[Document layout analysis data]
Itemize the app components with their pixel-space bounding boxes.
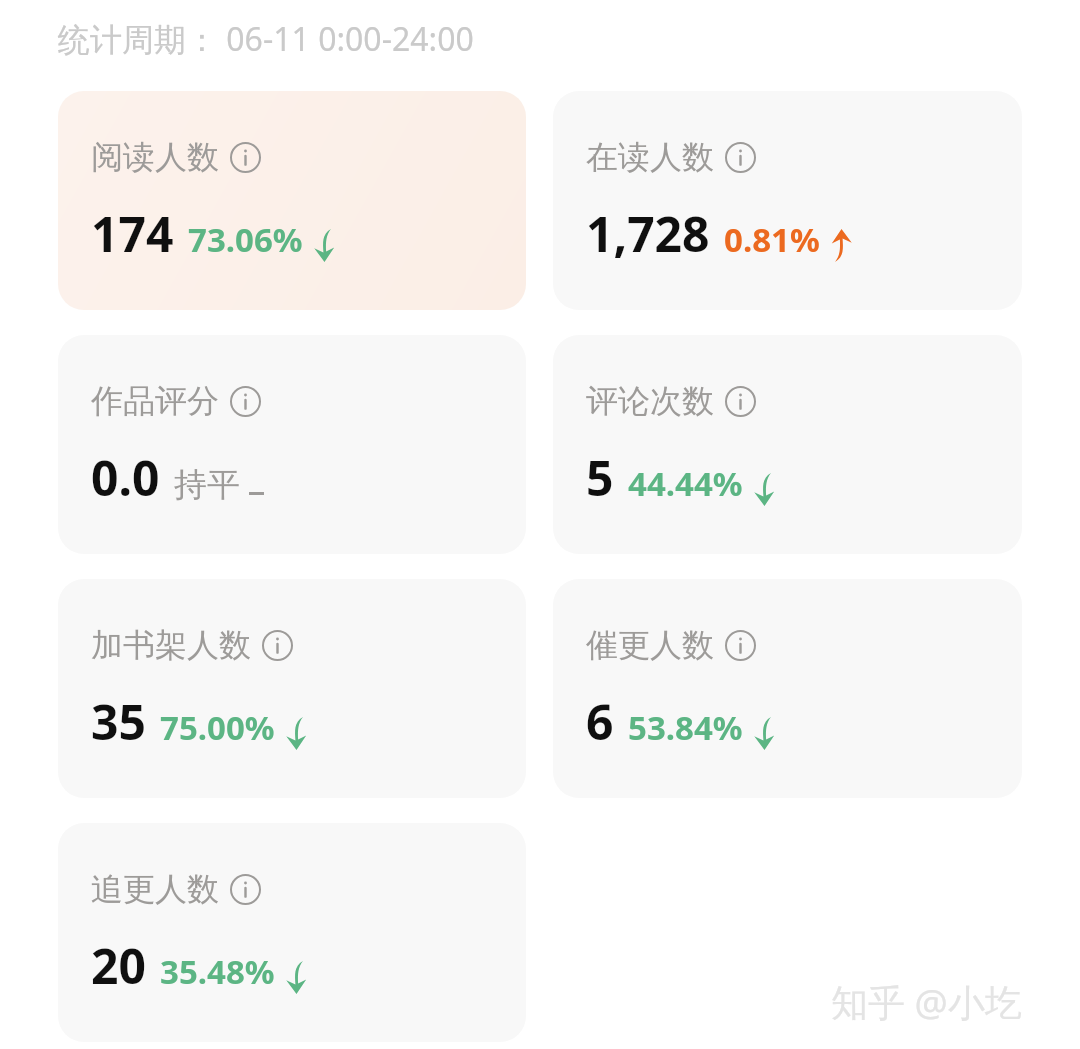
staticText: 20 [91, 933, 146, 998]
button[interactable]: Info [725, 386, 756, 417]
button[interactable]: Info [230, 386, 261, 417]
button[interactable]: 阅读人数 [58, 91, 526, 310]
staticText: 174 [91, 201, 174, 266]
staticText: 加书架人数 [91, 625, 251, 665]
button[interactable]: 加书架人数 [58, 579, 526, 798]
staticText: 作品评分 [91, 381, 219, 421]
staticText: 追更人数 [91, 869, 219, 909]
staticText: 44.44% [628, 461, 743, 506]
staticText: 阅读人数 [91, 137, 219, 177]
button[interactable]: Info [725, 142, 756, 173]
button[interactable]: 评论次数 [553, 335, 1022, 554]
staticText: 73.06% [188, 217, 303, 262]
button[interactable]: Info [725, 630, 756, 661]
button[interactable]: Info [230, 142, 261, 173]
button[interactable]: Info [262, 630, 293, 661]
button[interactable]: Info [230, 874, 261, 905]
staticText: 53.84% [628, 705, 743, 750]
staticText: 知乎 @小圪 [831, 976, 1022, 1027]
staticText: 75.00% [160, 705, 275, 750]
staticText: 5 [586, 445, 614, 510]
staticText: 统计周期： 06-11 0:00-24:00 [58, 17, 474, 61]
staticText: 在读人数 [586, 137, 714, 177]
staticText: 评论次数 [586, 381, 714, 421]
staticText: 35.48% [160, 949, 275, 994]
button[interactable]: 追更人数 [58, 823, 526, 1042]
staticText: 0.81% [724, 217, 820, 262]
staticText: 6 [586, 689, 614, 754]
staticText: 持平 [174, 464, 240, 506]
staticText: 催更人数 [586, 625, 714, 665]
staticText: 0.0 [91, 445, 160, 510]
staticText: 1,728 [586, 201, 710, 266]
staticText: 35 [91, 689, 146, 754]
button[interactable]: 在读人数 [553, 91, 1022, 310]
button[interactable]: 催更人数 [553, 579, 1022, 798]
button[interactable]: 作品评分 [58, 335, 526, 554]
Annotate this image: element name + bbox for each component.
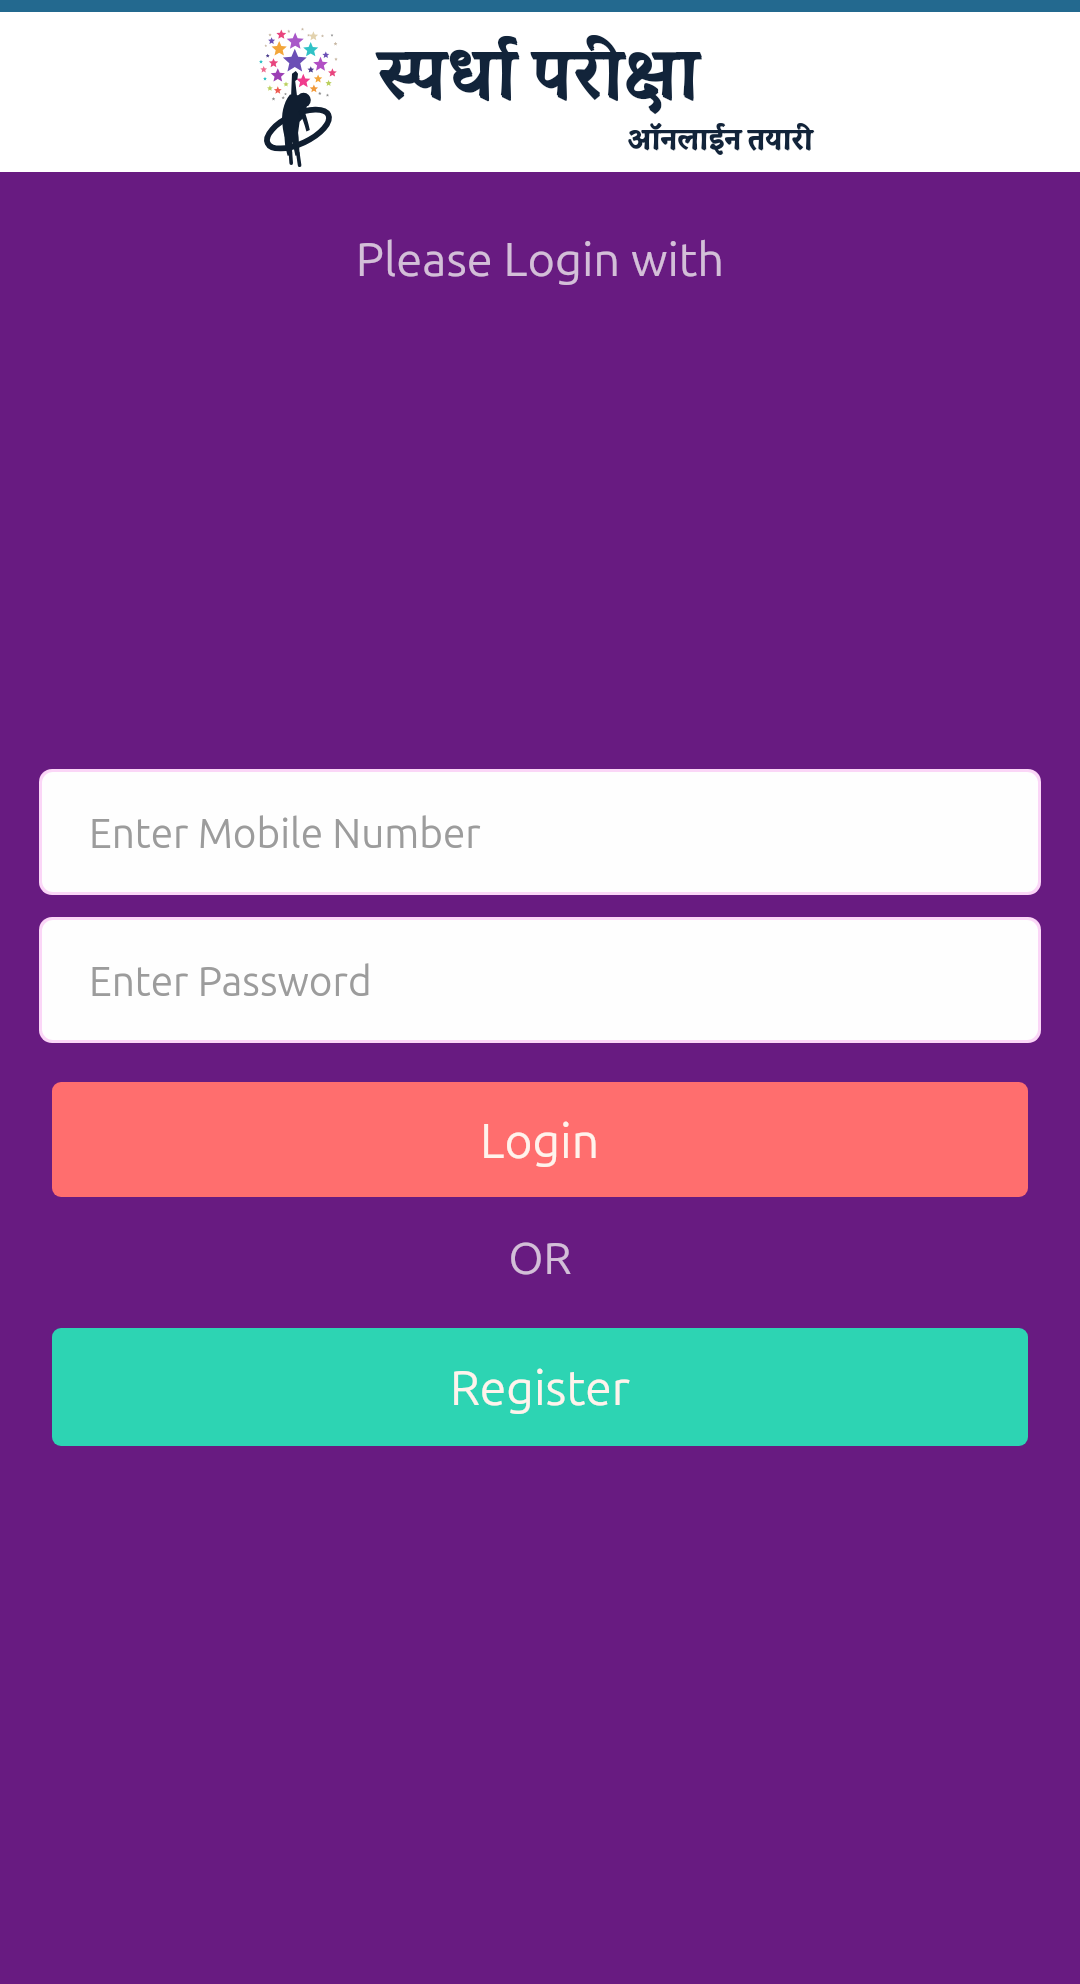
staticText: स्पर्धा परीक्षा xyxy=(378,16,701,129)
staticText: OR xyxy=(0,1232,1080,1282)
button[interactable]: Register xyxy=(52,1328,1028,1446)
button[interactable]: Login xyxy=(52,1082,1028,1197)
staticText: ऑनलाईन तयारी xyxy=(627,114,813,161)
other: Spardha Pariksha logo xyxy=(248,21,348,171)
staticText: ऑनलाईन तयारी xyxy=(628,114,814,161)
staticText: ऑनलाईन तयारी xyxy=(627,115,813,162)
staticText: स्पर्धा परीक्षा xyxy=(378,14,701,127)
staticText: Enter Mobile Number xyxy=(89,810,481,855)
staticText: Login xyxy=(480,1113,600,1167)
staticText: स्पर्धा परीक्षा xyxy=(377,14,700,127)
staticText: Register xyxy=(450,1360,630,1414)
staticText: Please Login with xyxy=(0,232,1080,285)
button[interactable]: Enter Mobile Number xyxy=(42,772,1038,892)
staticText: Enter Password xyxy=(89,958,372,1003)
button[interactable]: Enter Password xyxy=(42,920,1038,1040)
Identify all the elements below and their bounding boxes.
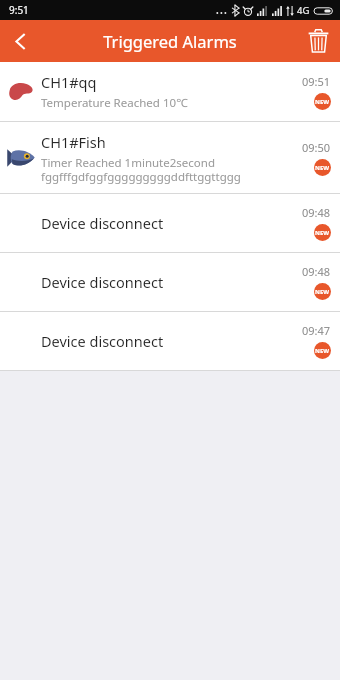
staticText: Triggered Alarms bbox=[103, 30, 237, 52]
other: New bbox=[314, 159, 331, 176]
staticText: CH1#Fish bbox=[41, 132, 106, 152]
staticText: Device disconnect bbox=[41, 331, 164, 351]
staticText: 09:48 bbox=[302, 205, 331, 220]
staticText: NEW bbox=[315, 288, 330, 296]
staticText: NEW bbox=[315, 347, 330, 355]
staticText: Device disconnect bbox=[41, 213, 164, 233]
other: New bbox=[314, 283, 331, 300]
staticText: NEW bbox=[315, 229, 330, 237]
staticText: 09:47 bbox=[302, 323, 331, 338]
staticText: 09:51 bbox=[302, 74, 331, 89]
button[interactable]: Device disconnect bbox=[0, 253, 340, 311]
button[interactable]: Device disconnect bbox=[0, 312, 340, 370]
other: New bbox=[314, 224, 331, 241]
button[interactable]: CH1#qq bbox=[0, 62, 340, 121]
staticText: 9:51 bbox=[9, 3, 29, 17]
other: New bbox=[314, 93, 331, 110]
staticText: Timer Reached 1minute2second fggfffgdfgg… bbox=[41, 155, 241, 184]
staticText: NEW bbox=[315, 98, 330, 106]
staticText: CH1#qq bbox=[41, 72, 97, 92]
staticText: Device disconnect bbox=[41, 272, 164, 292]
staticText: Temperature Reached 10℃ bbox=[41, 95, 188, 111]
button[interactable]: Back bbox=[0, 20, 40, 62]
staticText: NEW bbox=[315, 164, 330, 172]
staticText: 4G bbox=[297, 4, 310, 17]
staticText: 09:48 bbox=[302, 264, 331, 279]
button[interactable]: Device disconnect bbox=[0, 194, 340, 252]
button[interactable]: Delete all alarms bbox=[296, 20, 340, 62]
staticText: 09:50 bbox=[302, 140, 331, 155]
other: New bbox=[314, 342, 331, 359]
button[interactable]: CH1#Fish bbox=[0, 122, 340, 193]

— WHAT TO DO —
Would you copy out each line of the records above where the word "other" occurs?

— RESPONSE —
other: Spardha Pariksha logo xyxy=(248,21,348,171)
other: New bbox=[314, 159, 331, 176]
other: New bbox=[314, 283, 331, 300]
other: New bbox=[314, 224, 331, 241]
other: New bbox=[314, 93, 331, 110]
other: New bbox=[314, 342, 331, 359]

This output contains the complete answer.